11月15日
■十一月十五日
「柚彦……!」
目覚めると、母さんの顔が視界いっぱいに広がっていた。
「……は? 母さん……?」
頭が痛い。ぼんやりする思考を正常に戻すように、私は髪の毛をかき上げた。
それからゆっくりと周囲を見渡す。
そこには人、人、人。大勢の人が敷き詰め合っていた。元々狭い部屋だったようだが、私が寝っ転がっているせいで更に狭苦しくなっているらしい。皆が不満そうにこちらを見ていた。
「……待て、ここはどこだ? 何故人間がこんなに……?」
「ツインタワーの中よ。リコさんが貴方を連れてきてくれたの」
私の疑問に、母さんは間髪入れずに答える。
母さんの視線の先を見やると、そこにはリコリス・トルケマダが憂鬱そうな表情で立っていた。形見のつもりなのだろうか。手にはコルチカムが使用していた司教用の杖が握られている。
それはいい。彼女が無事なのは実に喜ばしいことだ。
だが――肝心の椿は何処に居るのだ?
「おい、貴様。椿はどうした」
「…………」
リコリスは答えない。
杖を弄ぶように握り直しながら、気まずそうに目を逸らす。
「答えろリコリス! 何故私だけを連れてきた!?」
「……その方が、簡単にカタが付くからよ。それくらいアンタも分かるでしょ?」
その一言は、反論のしようもないくらい正しいもので。
「……くそっ!」
だがこんな展開、認めてなどいない!
私はガラス張りの床に拳を落とすと、すぐさま立ち上がった。
「ちょっと! どこに行くつもり!?」
「もちろん、椿の元へだ!」
エレベーターに向かって、私は一直線に歩いていく。

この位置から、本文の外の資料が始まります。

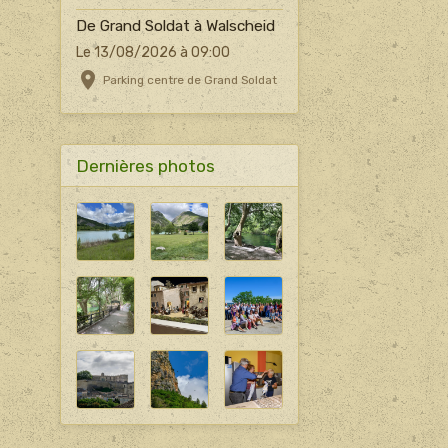
De Grand Soldat à Walscheid
Le 13/08/2026
à 09:00
Parking centre de Grand Soldat
Dernières photos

前に立ち塞がる人を突き飛ばし、蹴り飛ばす。負傷している右足も腕も、怒りのあまり痛みすら感じなかった。
今は、椿との再会を妨害する全てのものが憎い。
「落ち着きなさいよ!」
あと一歩でエレベーターの呼び出しスイッチを押せるというところで、リコリスが腕を掴んできた。なんという怪力だろうか。たったそれだけのことで、腕の骨がぎしりとしなった。
「悪いけど、行かせないわ。少なくとも蠱毒が終わるまでは!」
「いいから離せ! 私は早く、あいつのところに行かねばなら――」
私がそう言いかけた瞬間であった。
青い光が、街全体を包むように広がった。
この現象……前にも見たことがある。
そう、あれは蠱毒に付属されていた術が解除された時のことだった。あの時も、視界を犯すように青い光がどこからか飛んできたのだ。
と、いうことは――
「見て! 壁が!」
誰かの言葉に、私は慌てて窓際に駆け寄った。
……なんてことだろう。
朝焼けの中、それまで市をドーム状に囲っていたあの壁が、ぽろぽろと崩れているではないか。それはまるで、氷の板が太陽の熱で溶かされるように静かで、そして厳かだった。
「綺麗……」
それまでの戦いなど嘘だったかのように、誰かがうっとりとつぶやく。
その時私の目には、壁の割れ目から蟲達の幻影が飛び出していくのが見えた気がした。
太陽の光に照らされ、黒い外殻を輝かせる巨大ムカデ。ロック鳥の如き大きさを誇るカラス。虹色の鱗を持つヘビに、氷のように鋭く透明な牙をもつワニ。その周りで小刻みに飛んでいるのは、愛らしい蝙蝠の群れだった。そして北欧神話のフェンリルのように猛々しく歩む栗色の犬は、ドロセラだろうか。その横では秋丁字と茉莉が優しい笑みを浮かべて寄り添っている。
どれもこれも、限りある生を全うした……美しいもの達ばかりであった。
――そして。
最後に白い蛾が、ふわりと飛び上がる。
不思議なことに、彼女は何かに迷っているようにフラフラと蛇行していた。
他の者は壁の外を目指して一直線に飛んでいるのに、彼女だけは壁の間際で行ったり来たりを繰り返している。その度に、薄緑色の羽根から銀色の鱗粉がキラキラと舞っていた。
……もしかして彼女は、私を捜しているのではないだろうか。
私を捜して、飛んでいるのではないだろうか。
「椿!」
その瞬間、私は腕を虚空へ伸ばしていた。
この手が届けば、彼女は私の元へ帰って来てくれるかもしれない。私に気付いてくれるかもしれない。
――これからもずっと、私の傍に居てくれるかもしれない!
だが、私の手が彼女に届くその前に――
白い影は、朝日に溶け込むように消えてしまったのだった……。